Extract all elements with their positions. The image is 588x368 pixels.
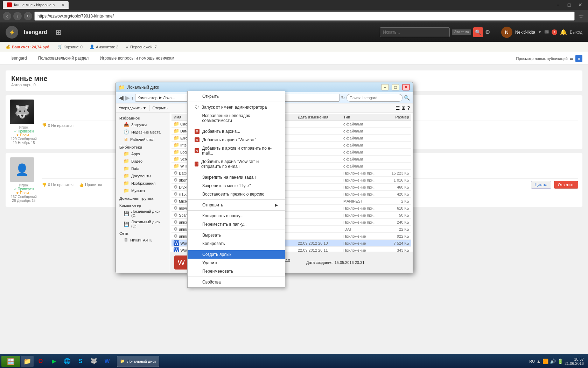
sidebar-apps[interactable]: 📁 Apps bbox=[116, 150, 170, 157]
back-button[interactable]: ‹ bbox=[3, 12, 11, 20]
ctx-menu-item[interactable]: 🛡Запуск от имени администратора bbox=[188, 103, 285, 111]
sidebar-desktop[interactable]: 🖥 Рабочий стол bbox=[116, 136, 170, 143]
taskbar-active-app[interactable]: 📁 Локальный диск bbox=[117, 356, 159, 367]
tray-battery-icon[interactable]: 🔋 bbox=[557, 359, 563, 364]
explorer-search[interactable] bbox=[346, 94, 402, 102]
explorer-search-btn[interactable]: 🔍 bbox=[404, 95, 410, 101]
bookmark-star[interactable]: ☆ bbox=[577, 12, 585, 20]
browser-minimize[interactable]: − bbox=[553, 1, 563, 8]
ctx-menu-item[interactable]: Копировать в папку... bbox=[188, 212, 285, 220]
favorites-label[interactable]: Избранное bbox=[116, 115, 170, 121]
dislike-btn-2[interactable]: 👎 0 Не нравится bbox=[42, 183, 74, 187]
open-btn[interactable]: Открыть bbox=[152, 106, 167, 110]
site-gear-icon[interactable]: ⚙ bbox=[485, 29, 490, 35]
site-username[interactable]: NekitNikita bbox=[515, 30, 535, 35]
ctx-menu-item[interactable]: Переместить в папку... bbox=[188, 220, 285, 229]
taskbar-chrome[interactable]: 🌐 bbox=[61, 356, 74, 367]
dislike-btn-1[interactable]: 👎 0 Не нравится bbox=[42, 123, 74, 128]
list-view-toggle[interactable]: ☰ bbox=[396, 105, 400, 111]
list-view-icon[interactable]: ☰ bbox=[570, 56, 573, 61]
tray-up-arrow[interactable]: ▲ bbox=[536, 359, 541, 364]
explorer-forward[interactable]: ▶ bbox=[125, 94, 130, 102]
tiles-view-toggle[interactable]: ⊞ bbox=[401, 105, 406, 111]
explorer-up[interactable]: ↑ bbox=[131, 95, 134, 101]
explorer-minimize[interactable]: − bbox=[381, 84, 389, 90]
explorer-back[interactable]: ◀ bbox=[119, 94, 124, 102]
quote-button[interactable]: Цитата bbox=[531, 181, 551, 189]
site-search-button[interactable]: 🔍 bbox=[473, 27, 483, 37]
homegroup-label[interactable]: Домашняя группа bbox=[116, 196, 170, 201]
col-type[interactable]: Тип bbox=[341, 114, 383, 121]
site-grid-icon[interactable]: ⊞ bbox=[56, 28, 62, 36]
dislike-label-2: Не нравится bbox=[51, 183, 74, 187]
system-clock[interactable]: 18:57 21.06.2016 bbox=[565, 357, 584, 366]
explorer-refresh[interactable]: ↻ bbox=[341, 95, 345, 101]
sidebar-data[interactable]: 📁 Data bbox=[116, 165, 170, 172]
col-date[interactable]: Дата изменения bbox=[296, 114, 341, 121]
site-search-input[interactable] bbox=[380, 27, 450, 37]
sidebar-music[interactable]: 📁 Музыка bbox=[116, 187, 170, 194]
ctx-menu-item[interactable]: Закрепить в меню "Пуск" bbox=[188, 182, 285, 190]
libraries-label[interactable]: Библиотеки bbox=[116, 144, 170, 150]
mail-icon[interactable]: ✉ bbox=[544, 29, 549, 35]
sidebar-downloads[interactable]: 📥 Загрузки bbox=[116, 121, 170, 128]
sidebar-video[interactable]: 📁 Видео bbox=[116, 157, 170, 165]
ctx-menu-item[interactable]: Исправление неполадок совместимости bbox=[188, 111, 285, 125]
refresh-button[interactable]: ↻ bbox=[24, 12, 32, 20]
col-size[interactable]: Размер bbox=[383, 114, 411, 121]
taskbar-explorer[interactable]: 📁 bbox=[21, 356, 34, 367]
tray-sound-icon[interactable]: 🔊 bbox=[550, 359, 556, 364]
ctx-menu-item[interactable]: Закрепить на панели задач bbox=[188, 173, 285, 182]
tray-network-icon[interactable]: 📶 bbox=[542, 359, 548, 364]
organize-btn[interactable]: Упорядочить ▼ bbox=[119, 106, 146, 110]
file-type: Приложение при... bbox=[341, 205, 383, 212]
ctx-menu-item[interactable]: RДобавить в архив "Wow.rar" bbox=[188, 136, 285, 144]
start-button[interactable]: 🪟 bbox=[1, 356, 20, 367]
ctx-menu-item[interactable]: RДобавить в архив "Wow.rar" и отправить … bbox=[188, 157, 285, 171]
sidebar-nikita-pc[interactable]: 🖥 НИКИТА-ПК bbox=[116, 236, 170, 244]
browser-maximize[interactable]: □ bbox=[564, 1, 574, 8]
tab-close[interactable]: ✕ bbox=[61, 3, 64, 7]
computer-label[interactable]: Компьютер bbox=[116, 203, 170, 208]
view-publications[interactable]: Просмотр новых публикаций ☰ в bbox=[516, 55, 582, 62]
nav-tab-user[interactable]: Пользовательский раздел bbox=[33, 53, 94, 64]
taskbar-player[interactable]: ▶ bbox=[48, 356, 60, 367]
taskbar-opera[interactable]: O bbox=[34, 356, 47, 367]
dropdown-arrow[interactable]: ▼ bbox=[538, 30, 541, 34]
ctx-menu-item[interactable]: Копировать bbox=[188, 239, 285, 248]
ctx-menu-item[interactable]: Создать ярлык bbox=[188, 250, 285, 259]
sidebar-drive-d[interactable]: 💾 Локальный диск (D: bbox=[116, 219, 170, 229]
taskbar-skype[interactable]: S bbox=[74, 356, 87, 367]
winrar-icon: R bbox=[195, 162, 198, 166]
ctx-menu-item[interactable]: Удалить bbox=[188, 259, 285, 267]
ctx-menu-item[interactable]: RДобавить в архив... bbox=[188, 127, 285, 136]
nav-tab-game[interactable]: Игровые вопросы и помощь новичкам bbox=[95, 53, 179, 64]
sidebar-docs[interactable]: 📁 Документы bbox=[116, 172, 170, 179]
sidebar-drive-c[interactable]: 💾 Локальный диск (C: bbox=[116, 208, 170, 219]
ctx-menu-item[interactable]: Восстановить прежнюю версию bbox=[188, 190, 285, 198]
help-btn[interactable]: ? bbox=[407, 105, 410, 111]
ctx-menu-item[interactable]: Свойства bbox=[188, 278, 285, 286]
network-label[interactable]: Сеть bbox=[116, 231, 170, 236]
like-btn-2[interactable]: 👍 Нравится bbox=[79, 183, 102, 187]
bell-icon[interactable]: 🔔 bbox=[560, 29, 567, 35]
taskbar-wow[interactable]: W bbox=[101, 356, 113, 367]
browser-close[interactable]: ✕ bbox=[575, 1, 585, 8]
exit-link[interactable]: Выход bbox=[570, 30, 582, 35]
ctx-menu-item[interactable]: Отправить▶ bbox=[188, 201, 285, 209]
ctx-menu-item[interactable]: RДобавить в архив и отправить по e-mail.… bbox=[188, 144, 285, 157]
explorer-close[interactable]: ✕ bbox=[402, 84, 410, 90]
url-input[interactable] bbox=[34, 12, 575, 21]
reply-button[interactable]: Ответить bbox=[554, 181, 578, 189]
vk-icon[interactable]: в bbox=[575, 55, 582, 62]
ctx-menu-item[interactable]: Открыть bbox=[188, 92, 285, 101]
browser-tab[interactable]: Кинье мне - Игровые в... ✕ bbox=[3, 1, 69, 9]
forward-button[interactable]: › bbox=[13, 12, 22, 20]
ctx-menu-item[interactable]: Вырезать bbox=[188, 231, 285, 239]
sidebar-recent[interactable]: 🕐 Недавние места bbox=[116, 128, 170, 136]
nav-tab-isengard[interactable]: Isengard bbox=[6, 53, 32, 64]
ctx-menu-item[interactable]: Переименовать bbox=[188, 267, 285, 275]
taskbar-wolf[interactable]: 🐺 bbox=[88, 356, 100, 367]
explorer-maximize[interactable]: □ bbox=[392, 84, 399, 90]
sidebar-images[interactable]: 📁 Изображения bbox=[116, 179, 170, 187]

☆ ☆ ☆ ☆ ☆ ☆ ☆

PROBLEM TO WORK ON: Find the word "label" in the entries above, then copy each line that holds it.

TASK RESULT:
favorites-label[interactable]: Избранное bbox=[116, 115, 170, 121]
homegroup-label[interactable]: Домашняя группа bbox=[116, 196, 170, 201]
dislike-label-2: Не нравится bbox=[51, 183, 74, 187]
libraries-label[interactable]: Библиотеки bbox=[116, 144, 170, 150]
computer-label[interactable]: Компьютер bbox=[116, 203, 170, 208]
network-label[interactable]: Сеть bbox=[116, 231, 170, 236]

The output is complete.